Short exit stampede at 1.4% drives U.S. Treasury yield slump, traders say

LONDON (Reuters) – An unwinding of bets by some hedge funds against 10-year U.S. Treasuries, the world’s safest asset, explains the sudden ructions in bond markets, traders and fund managers told Reuters on Wednesday.

FILE PHOTO: A picture illustration shows U.S. 100-dollar bank notes taken in Tokyo August 2, 2011. REUTERS/Yuriko Nakao

Yields on 10-year Treasuries fell below 1.40% in New York trading on Tuesday and rapidly fell to a near five-month low in early London trading of 1.33% before stabilising around 1.34%. They are now more than 40 bps below a January 2020 high of 1.77% hit in March.

That painted a gloomy picture in the popular “reflation” trade on stocks that do well in a rising rates environment, and the bets against U.S. Treasuries turned sour. The change was also attributed partly to fears of another deadly COVID-19 wave.

One trader at a European bank said the move was fuelled by the drop in U.S. Treasury yields below the 1.40% level as many funds had hedged some of their wider reflation bets by putting stop-loss orders at that level.

Stop-loss orders are essentially trades where investors hedge their broader market trades by taking an opposite position to trim losses in case markets move against them.

Another trader saw the move as technical, saying U.S. Treasury yields were a variation of the popular “death cross” in financial markets, where short-term moving averages (50-day) intersect with longer-term averages (100-day) pointing to lower yields.

The ‘long duration’ quality of tech and ‘growth’ stocks becomes attractive again with yields under pressure. Nasdaq futures were heading towards yet another record high on Wednesday.

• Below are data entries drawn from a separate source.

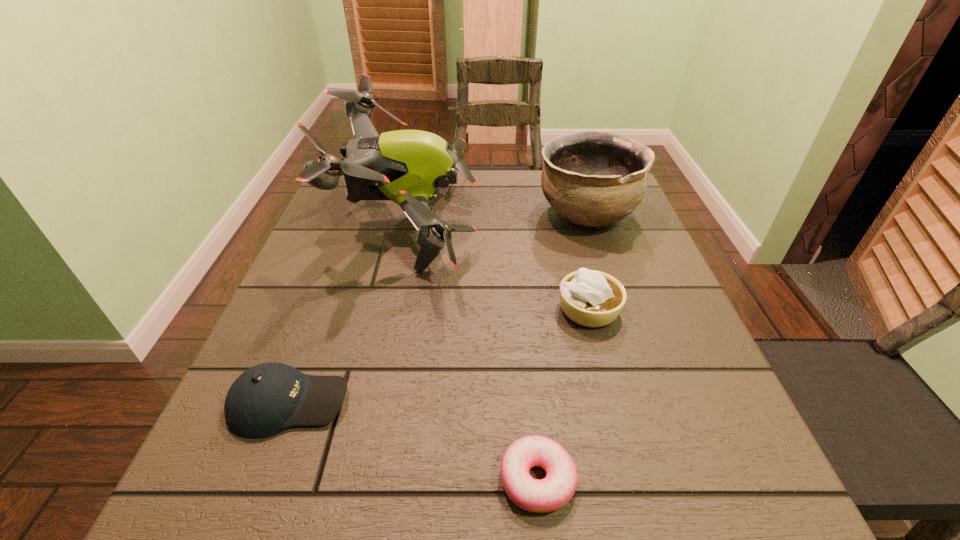 Locate an element on the screen. Image resolution: width=960 pixels, height=540 pixels. free location located on the front-facing side of the second nearest object is located at coordinates (484, 403).

Image resolution: width=960 pixels, height=540 pixels. Identify the location of vacant space located on the left of the doughnut. (394, 479).

The image size is (960, 540). Find the location of `drone located in the far edge section of the desktop`. drone located in the far edge section of the desktop is located at coordinates (406, 166).

Find the location of a particular element. Image resolution: width=960 pixels, height=540 pixels. pottery that is at the far edge is located at coordinates click(591, 178).

The width and height of the screenshot is (960, 540). I want to click on object that is at the near edge, so click(x=551, y=493).

Identify the location of drone that is at the left edge. Image resolution: width=960 pixels, height=540 pixels. (406, 166).

The width and height of the screenshot is (960, 540). Find the location of `baseball cap positioned at the left edge`. baseball cap positioned at the left edge is located at coordinates (264, 400).

What are the coordinates of `pottery at the right edge` in the screenshot? It's located at (591, 178).

The image size is (960, 540). Identify the location of whipped cream present at the right edge. (590, 298).

This screenshot has width=960, height=540. Identify the location of object that is at the far left corner. (406, 166).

“There was a spike around the 1.38-1.40 area and getting through that triggered some stops (stop losses),” said Charles Diebel, head of fixed income at Mediolanum International Funds.

“When it got to those levels, people who were short were feeling uncomfortable and started selling.”

Net bearish bets on 10-year Treasury futures jumped to 59,960 contracts for the week ended June 29, according to the Commodity Futures Trading Commission.

Daily turnover on the front-month 10-year U.S. Treasury futures was nearly 2 million contracts, the largest since May 26 but less than half of 2021’s peak of more than 4 million in late February, according to Refinitiv data.

The move rippled across the yield curve and caught broader markets by surprise, with the high-flying Australian dollar weakening sharply.

Though yields were under pressure for the last few weeks, the move lower accelerated after they began July at below 1.50%.

The seasonal summer lull in financial markets are also a reason for outsized moves, said one fund manager who declined to be named. He said the moves in U.S. debt were triggered by hedge funds, though the size of the trades were not “massive”.

Apart from positioning and technicals, the recent spread of the Delta COVID-19 variant and weak U.S. services activity data also weighed on investor sentiment, prompting them to seek safety in U.S. Treasuries.

“This is likely a shift in market narrative: away from inflation concerns to concerns about the sustainability of growth momentum, and you see that in pretty much every market,” said Vasileios Gkionakis, head of FX strategy at Banque Lombard Odier & Cie SA.